**Extracted material**
↓

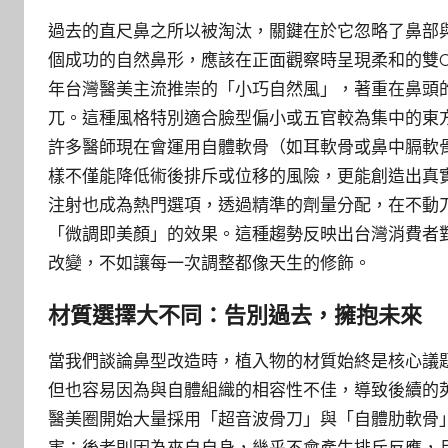
過去的直尺鼻之所以被淘汰，關鍵在於它忽略了鼻部
個成功的自然鼻形，應該在正面觀察時呈現柔和的雙
年台灣醫美主流推崇的「小巧自然風」，著重在鼻頭
兀。這種風格特別適合臉型偏小或五官較為集中的東
許多醫師現在會運用自體軟骨（如耳軟骨或鼻中膈軟
樣不僅能降低術後排斥或位移的風險，更能創造出真
注射也成為熱門選項，透過精準的劑量分配，在不動
「微調即美顏」的效果。這種趨勢反映出台灣消費者
改變，不如讓每一次調整都像天生的修飾。
材質選擇大不同：告別過去，擁抱未來
當我們談論鼻型改造時，植入物的材質始終是核心議題。
但也容易因為與自體組織的相容性不佳，導致後續的
醫美圈開始大量採用「超音波骨刀」與「自體肋軟骨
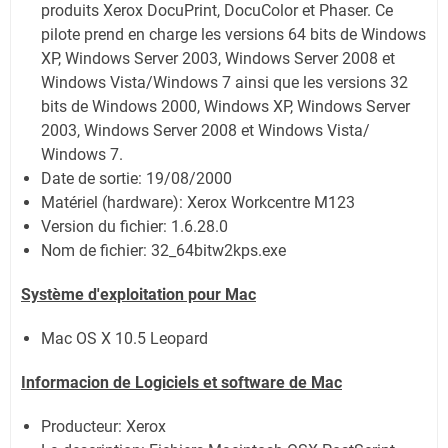
produits Xerox DocuPrint, DocuColor et Phaser. Ce
pilote prend en charge les versions 64 bits de Windows
XP, Windows Server 2003, Windows Server 2008 et
Windows Vista/Windows 7 ainsi que les versions 32
bits de Windows 2000, Windows XP, Windows Server
2003, Windows Server 2008 et Windows Vista/
Windows 7.
Date de sortie:
19/08/2000
Matériel (hardware): Xerox Workcentre M123
Version du fichier: 1.6.28.0
Nom de fichier:
32_64bitw2kps.exe
Système
d'exploitation pour Mac
Mac OS X 10.5 Leopard
Informacion de Logiciels et software de Mac
Producteur: Xerox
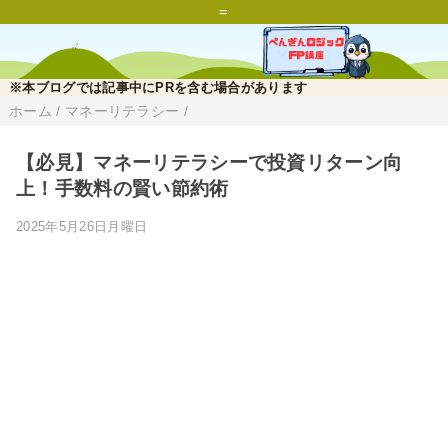
=
※本ブログでは記事中にPRを含む場合があります
ホーム
/
マネーリテラシー
/
【必見】マネーリテラシーで投資リターン向
上！手数料の賢い節約術
2025年5月26日月曜日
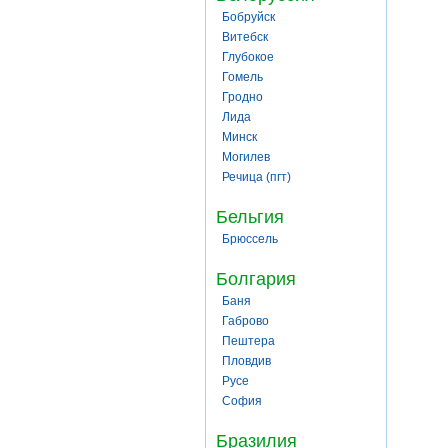
Бобруйск
Витебск
Глубокое
Гомель
Гродно
Лида
Минск
Могилев
Речица (пгт)
Бельгия
Брюссель
Болгария
Баня
Габрово
Пештера
Пловдив
Русе
София
Бразилия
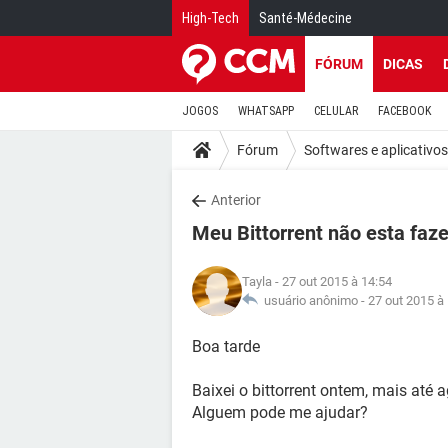
High-Tech
Santé-Médecine
FÓRUM
DICAS
JOGOS
WHATSAPP
CELULAR
FACEBOOK
Fórum
Softwares e aplicativos
Anterior
Meu Bittorrent não esta fa
Tayla
- 27 out 2015 à 14:54
usuário anônimo -
27 out 2015 à
Boa tarde
Baixei o bittorrent ontem, mais at
Alguem pode me ajudar?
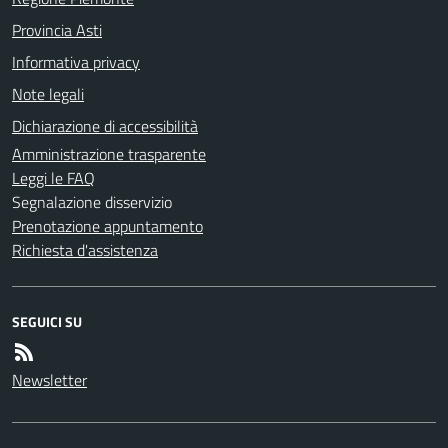
Provincia Asti
Informativa privacy
Note legali
Dichiarazione di accessibilità
Amministrazione trasparente
Leggi le FAQ
Segnalazione disservizio
Prenotazione appuntamento
Richiesta d'assistenza
SEGUICI SU
Newsletter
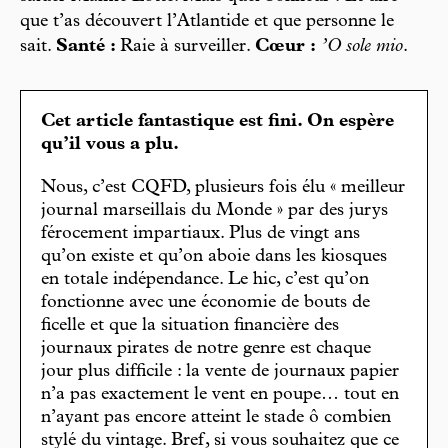
que t’as découvert l’Atlantide et que personne le
sait.
Santé :
Raie à surveiller.
Cœur :
’O sole mio
.
Cet article fantastique est fini. On espère
qu’il vous a plu.
Nous, c’est CQFD, plusieurs fois élu « meilleur
journal marseillais du Monde » par des jurys
férocement impartiaux. Plus de vingt ans
qu’on existe et qu’on aboie dans les kiosques
en totale indépendance. Le hic, c’est qu’on
fonctionne avec une économie de bouts de
ficelle et que la situation financière des
journaux pirates de notre genre est chaque
jour plus difficile : la vente de journaux papier
n’a pas exactement le vent en poupe… tout en
n’ayant pas encore atteint le stade ô combien
stylé du vintage. Bref, si vous souhaitez que ce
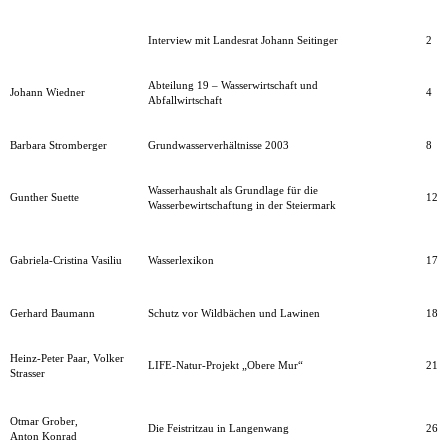
Interview mit Landesrat Johann Seitinger
2
Abteilung 19 ­­– Wasserwirtschaft und
Johann Wiedner
4
Abfallwirtschaft
Barbara Stromberger
Grundwasserverhältnisse 2003
8
Wasserhaushalt als Grundlage für die
Gunther Suette
12
Wasserbewirtschaftung in der Steiermark
Gabriela-Cristina Vasiliu
Wasserlexikon
17
Gerhard Baumann
Schutz vor Wildbächen und Lawinen
18
Heinz-Peter Paar, Volker
LIFE-Natur-Projekt „Obere Mur“
21
Strasser
Otmar Grober,
Die Feistritzau in Langenwang
26
Anton Konrad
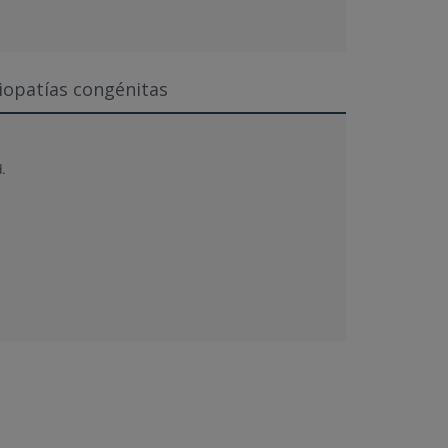
iopatías congénitas
.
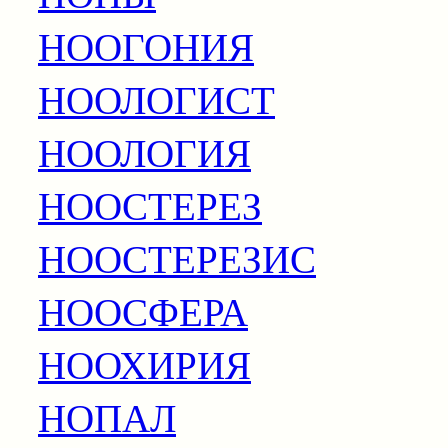
НООГОНИЯ
НООЛОГИСТ
НООЛОГИЯ
НООСТЕРЕЗ
НООСТЕРЕЗИС
НООСФЕРА
НООХИРИЯ
НОПАЛ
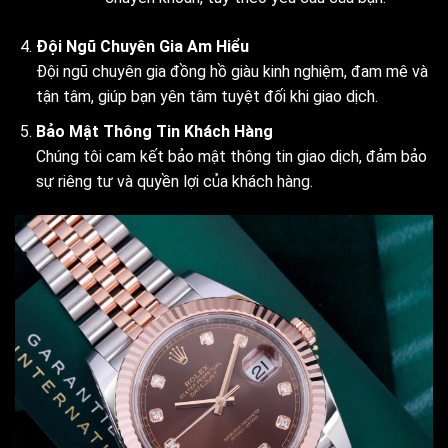
Đội Ngũ Chuyên Gia Am Hiểu
Đội ngũ chuyên gia đồng hồ giàu kinh nghiệm, đam mê và
tận tâm, giúp bạn yên tâm tuyệt đối khi giao dịch.
Bảo Mật Thông Tin Khách Hàng
Chúng tôi cam kết bảo mật thông tin giao dịch, đảm bảo
sự riêng tư và quyền lợi của khách hàng.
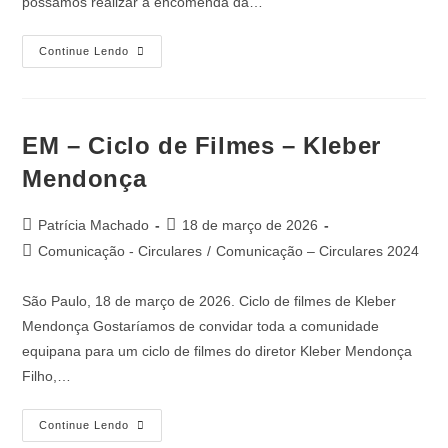
possamos realizar a encomenda da…
Continue Lendo
EM – Ciclo de Filmes – Kleber
Mendonça
Patrícia Machado
18 de março de 2026
Comunicação - Circulares
/
Comunicação – Circulares 2024
São Paulo, 18 de março de 2026. Ciclo de filmes de Kleber
Mendonça Gostaríamos de convidar toda a comunidade
equipana para um ciclo de filmes do diretor Kleber Mendonça
Filho,…
Continue Lendo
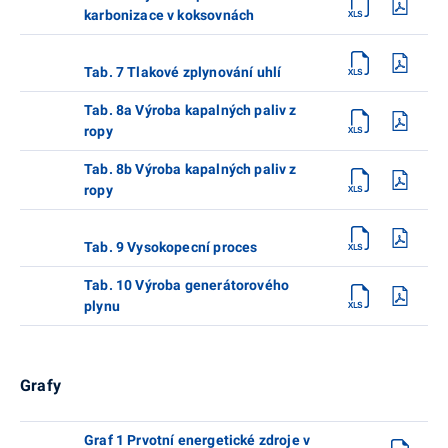
karbonizace v koksovnách
Tab. 7 Tlakové zplynování uhlí
Tab. 8a Výroba kapalných paliv z
ropy
Tab. 8b Výroba kapalných paliv z
ropy
Tab. 9 Vysokopecní proces
Tab. 10 Výroba generátorového
plynu
Grafy
Graf 1 Prvotní energetické zdroje v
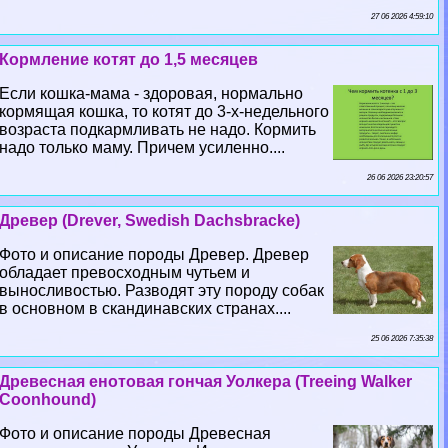
27 06 2026 4:59:10
Кормление котят до 1,5 месяцев
Если кошка-мама - здоровая, нормально
кормящая кошка, то котят до 3-х-недельного
возраста подкармливать не надо. Кормить
надо только маму. Причем усиленно....
26 06 2026 23:20:57
Древер (Drever, Swedish Dachsbracke)
Фото и описание породы Древер. Древер
обладает превосходным чутьем и
выносливостью. Разводят эту породу собак
в основном в скандинавских странах....
25 06 2026 7:35:38
Древесная енотовая гончая Уолкера (Treeing Walker
Coonhound)
Фото и описание породы Древесная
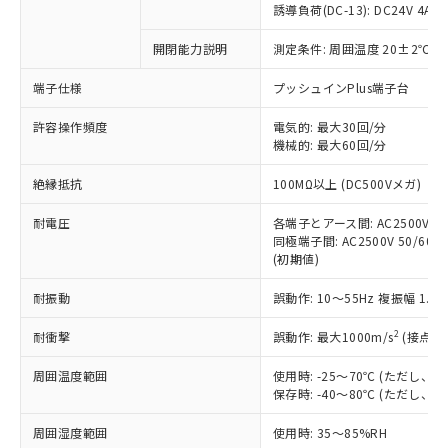
商品です。
誘導負荷(DC-13): DC24V 4A/DC
対応予定なし：EU RoHS指令（10物質）の
以下の条件をお読みいただき、同意のうえ
開閉能力説明
測定条件: 周囲温度 20±2℃、
非含有に非対応の商品で、対応品を出す予
ご利用ください。
定はありません。
端子仕様
プッシュインPlus端子台
調査・確認中：EU RoHS指令（10物質）の
本サービスは、当社制御機器事業取扱
※1 中国RoHS○×表
非含有の対応状況を調査中または確認中の
商品の当社在庫状況および標準価格
許容操作頻度
電気的: 最大30回/分
商品です。
機械的: 最大60回/分
(税抜)を提供させていただくもので
「○」：最大均質材料含有率が中国RoHSの
非該当品：ライセンス料など無形物で、有
す。
基準値以下であることを示します。
害物質有無と関係のない商品です。
絶縁抵抗
100MΩ以上 (DC500Vメガ)
当社制御機器事業取扱商品の中には、
「×」：最大均質材料含有率が中国RoHSの
仕入先様の事情により、非含有部品として
本サービスの対象外となる商品もある
基準値を超えていることを示します。
いたものが、含有品と判明した場合などや
耐電圧
各端子とアース間: AC2500V 50/
当社は、これら貴社製品のうち、外国
ことをご了承ください。
「－」：未確認です。当社販売部門へお問
むを得ず変更することがあります。
同極端子間: AC2500V 50/60Hz
為替および外国貿易法に定める商品
在庫状況および標準価格照会結果は、
い合わせください。
(初期値)
（以下｢規制貨物等」という）を輸出
記載している更新日時点での社内デー
*EU RoHS指令（10物質）：
または国外への提供する場合は、日本
記
タに基づき作成されるものであり、閲
説明
耐振動
誤動作: 10～55Hz 複振幅 1.
鉛(Pb) 1000ppm以下、 水銀(Hg) 1000ppm以下、 カド
*中国RoHS10物質の基準値 (GB/T26572)：
国政府の輸出許可(または役務取引許
号
覧された時点での実際の在庫および標
ミウム(Cd) 100ppm以下、
Pb(鉛) :1000ppm、 Hg(水銀) : 1000ppm、 Cd(カドミウ
可)を取得するなどの必要な手続きを
六価クロム(Cr(Ⅵ)) 1000ppm以下、ポリ臭化ビフェニル
ム) : 100ppm、
準価格とは異なる場合があることをご
2
耐衝撃
誤動作: 最大1000m/s
(接点開
類(PBB) 1000ppm以下、ポリ臭化ジフェニルエーテル類
Cr(Ⅵ)(六価クロム) : 1000ppm、 PBBs(ポリ臭化ビフェ
とります。
了承ください。
(PBDE) 1000ppm以下、フタル酸ビス(2-エチルヘキシ
○
一定数以上の在庫あり
ニル類) : 1000ppm、 PBDEs(ポリ臭化ジフェニルエーテ
当社は規制貨物を破棄する場合は、完
ル) (DEHP)(別名：DOP) 1000ppm以下、フタル酸ブチ
周囲温度範囲
使用時: -25～70℃ (ただし
正式な納期状況および標準価格はお客
ル類) : 1000ppm、
ルベンジル（BBP） 1000ppm以下、フタル酸ジブチル
全に破砕するなど、違法に輸出されな
DBP(フタル酸ジブチル) : 1000ppm、 DIBP(フタル酸ジ
保存時: -40～80℃ (ただし
様のお取引先、またはお客様担当のオ
（DBP） 1000ppm以下、フタル酸ジイソブチル
イソブチル) : 1000ppm、 BBP(フタル酸ブチルベンジ
△
一定数には満たないが在庫あり
いよう必要な手段を講じます。
ムロン制御機器販売店・当社販売員に
(DIBP) 1000ppm以下
ル) : 1000ppm、
周囲湿度範囲
使用時: 35～85%RH
当社は貴社製品を、核兵器、ミサイ
但し、RoHS指令で産業用監視および制御機器に対する
DEHP(フタル酸ビス(2-エチルヘキシル)) : 1000ppm
ご相談ください。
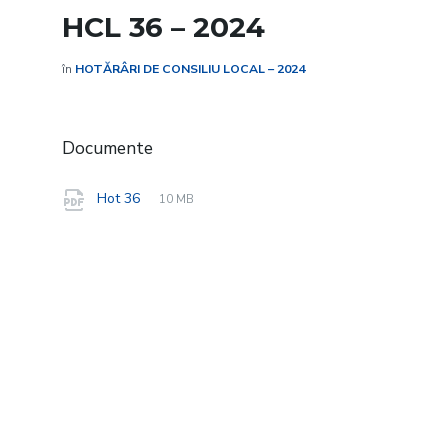
HCL 36 – 2024
în
HOTĂRÂRI DE CONSILIU LOCAL – 2024
Documente
File
pdf
File
Hot 36
10 MB
extension:
size:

↑

Whenever the word "DEHP" shows up in a line, that line counts. Say how many lines of the data count, giving the number alone.

2